Help for package overlapping

Type:

Package

Title:

Estimation of Overlapping in Empirical Distributions

Version:

2.2

Date:

2024-12-31

Author:

Massimiliano Pastore [aut, cre], Pierfrancesco Alaimo Di Loro [ctb], Marco Mingione [ctb], Antonio Calcagni' [ctb]

Maintainer:

Massimiliano Pastore <massimiliano.pastore@unipd.it>

Description:

Functions for estimating the overlapping area of two or more kernel density estimations from empirical data.

Depends:

R (≥ 3.0.0), ggplot2, testthat

License:

GPL-2

Encoding:

UTF-8

NeedsCompilation:

Packaged:

2025-01-07 12:02:56 UTC; kolmogorov

Repository:

CRAN

Date/Publication:

2025-01-07 14:40:01 UTC

Nonparametric Bootstrap to estimate the overlapping area

Description

Resampling via non-parametric bootstrap to estimate the overlapping area between two or more kernel density estimations from empirical data.

Usage

boot.overlap( x, B = 1000, pairsOverlap = FALSE, ... )

Arguments

x

a list of numerical vectors to be compared (each vector is an element of the list).

B

integer, number of bootstrap draws.

pairsOverlap

logical, if TRUE, available only when the list x contains more than two elements, it returns the overlapped area relative to each pair of distributions.

...

options, see function overlap for details.

Details

If the list x contains more than two elements (i.e., more than two distributions) it computes the bootstrap overlapping measure between all the q paired distributions. For example, if x contains three elements then q = 3; if x contains four elements then q = 6.

Value

It returns a list containing the following components:

OVboot_stats

a data frame q \times 3 where each row contains the following statistics: estOV, estimated overlapping area, \hat{\eta}; bias, difference between the expected value over the bootstrap samples and the observed overlapping area: E(\hat{\eta}^*)-\hat{\eta}; se, bootstrap standard error \sigma_{\hat{\eta}}.

OVboot_dist

a matrix with B rows (bootstrap replicates) and q columns (depending on the number of elements of x); each column is a boostrap distribution of the corresponding overlapping measure.

Note

Call function overlap.

Thanks to Jeremy Vollen for suggestions.

Author(s)

Massimiliano Pastore

References

Pastore, M. (2018). Overlapping: a R package for Estimating Overlapping in Empirical Distributions. The Journal of Open Source Software, 3 (32), 1023. doi: 10.21105/joss.01023

Pastore, M., Calcagnì, A. (2019). Measuring Distribution Similarities Between Samples: A Distribution-Free Overlapping Index. Frontiers in Psychology, 10:1089. doi: 10.3389/fpsyg.2019.01089

Examples

set.seed(20150605)
x <- list(X1=rnorm(100), X2=rt(50,8), X3=rchisq(80,2))

## bootstrapping
out <- boot.overlap( x, B = 10 )
out$OVboot_stats

# bootstrap quantile intervals
apply( out$OVboot_dist, 2, quantile, probs = c(.05, .9) )

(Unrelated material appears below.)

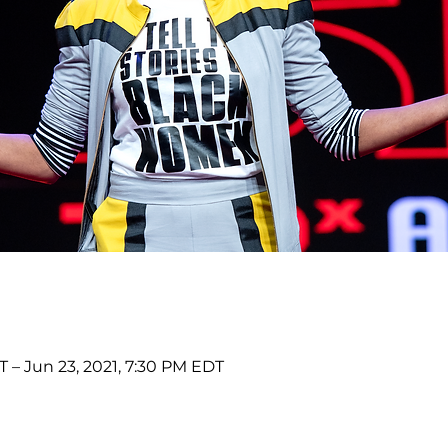
T – Jun 23, 2021, 7:30 PM EDT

# plot of bootstrap distributions
Y <- stack( data.frame( out$OVboot_dist ))
ggplot( Y, aes( values )) + facet_wrap( ~ind ) + geom_density()

Final plot

Description

Graphical representation of the estimated densities along with the overlapping area.

Usage

final.plot( x, pairs = FALSE, boundaries = NULL )

Arguments

x

a list of numerical vectors to be compared; each vector is an element of the list, see overlap.

pairs

logical, if TRUE (and x contains more than two elements) produces pairwise plots.

boundaries

an optional vector indicating the minimum and the maximum over a predefined subset of the support of the empirical densities.

Details

It requires the package ggplot2.

Note

The output plot can be customized using the ggplot2 rules, see example below.

Author(s)

Massimiliano Pastore

Examples

set.seed(20150605)
x <- list(X1=rnorm(100),X2=rt(50,8),X3=rchisq(80,2))
final.plot(x)
final.plot(x, pairs = TRUE)

# customizing plot
final.plot(x) + scale_fill_brewer() + scale_color_brewer()
final.plot(x) + theme(text=element_text(size=15))

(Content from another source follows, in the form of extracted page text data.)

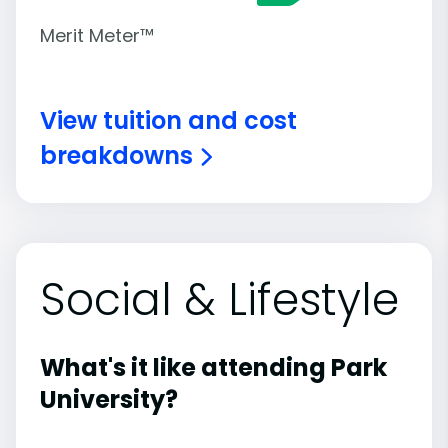
Merit Meter™
View tuition and cost
breakdowns
Social & Lifestyle
What's it like attending Park
University?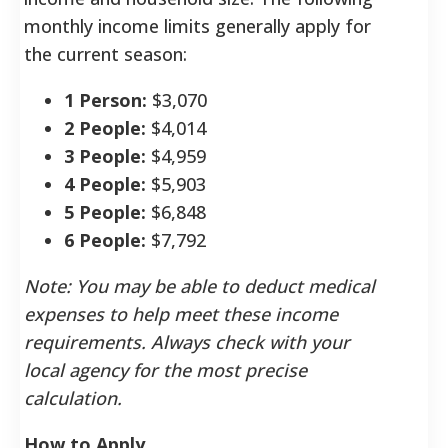
monthly income limits generally apply for
the current season:
1 Person:
$3,070
2 People:
$4,014
3 People:
$4,959
4 People:
$5,903
5 People:
$6,848
6 People:
$7,792
Note: You may be able to deduct medical
expenses to help meet these income
requirements. Always check with your
local agency for the most precise
calculation.
How to Apply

Estimate the overlapping measure.

Description

It returns the overlapped estimated area between two or more kernel density estimations from empirical data. The overlapping measure can be computed either as the integral of the minimum between two densities (type = "1") or as the proportion of overlapping area between two densities (type = "2"). In the last case, the integral of the minimum between two densities is divided by the integral of the maximum of the two densities.

Usage

overlap( x, nbins = 1024, type = c( "1", "2" ), 
    pairsOverlap = TRUE, plot = FALSE, boundaries = NULL, 
    get_xpoints = FALSE, ... )

Arguments

x

a list of numerical vectors to be compared (each vector is an element of the list).

nbins

number of equally spaced points through which the density estimates are compared; see density for details.

type

character, type of index. If type = "2" returns the proportion of the overlapped area between two or more densities, see Details.

pairsOverlap

logical, if TRUE (default) returns the overlapped area relative to each pair of distributions.

plot

logical, if TRUE, the final plot of estimated densities and overlapped areas is produced.

boundaries

an optional vector indicating the minimum and the maximum over a predefined subset of the support of the empirical densities, see Details.

get_xpoints

logical, if TRUE returns a vector where the abscissas represent the points of intersection among the densities. Note: it works only if pairsOverlap = FALSE.

...

optional arguments to be passed to the function density.

Details

When dealing with two densities: type = "1" corresponds to the integral of the minimum between the two densities; type = "2" corresponds to the proportion of the overlapped area over the total area.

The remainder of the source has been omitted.